Saved entries:
Content starts

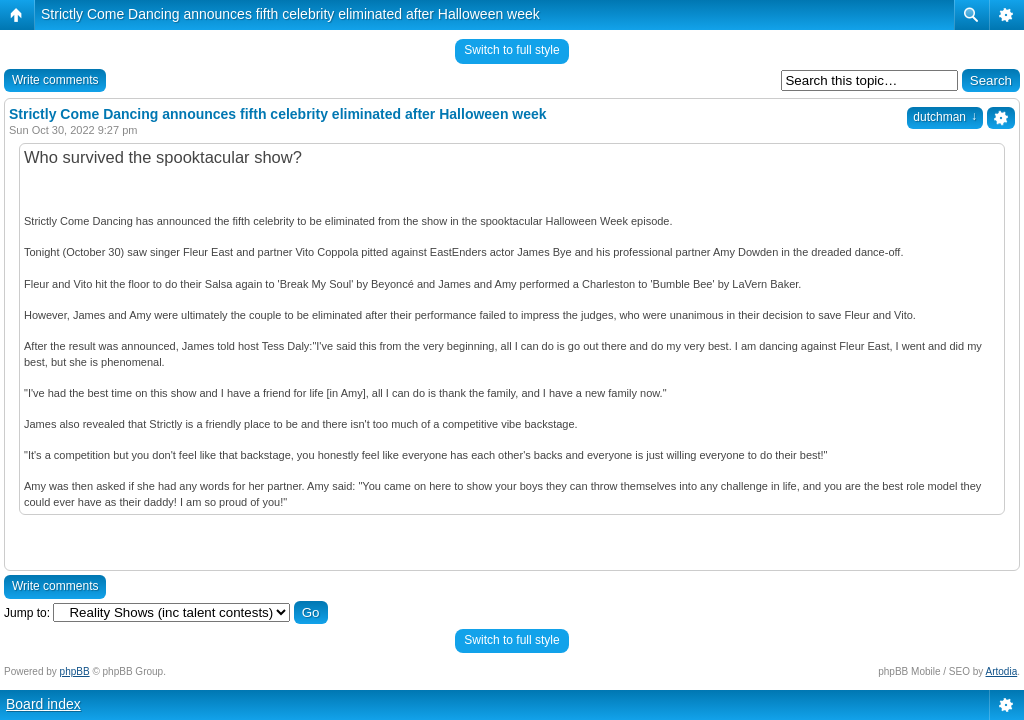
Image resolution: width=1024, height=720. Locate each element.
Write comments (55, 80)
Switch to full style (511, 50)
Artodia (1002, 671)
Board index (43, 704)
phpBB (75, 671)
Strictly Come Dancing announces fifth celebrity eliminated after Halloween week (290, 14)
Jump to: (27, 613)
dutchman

Content ends

- [Task brief] Every line above needs to be written out again as it stands. Pictures do not belong in the copy.

- [Task result]
Image resolution: width=1024, height=720. Locate each element.
Write comments (55, 80)
Switch to full style (511, 50)
Artodia (1002, 671)
Board index (43, 704)
phpBB (75, 671)
Strictly Come Dancing announces fifth celebrity eliminated after Halloween week (290, 14)
Jump to: (27, 613)
dutchman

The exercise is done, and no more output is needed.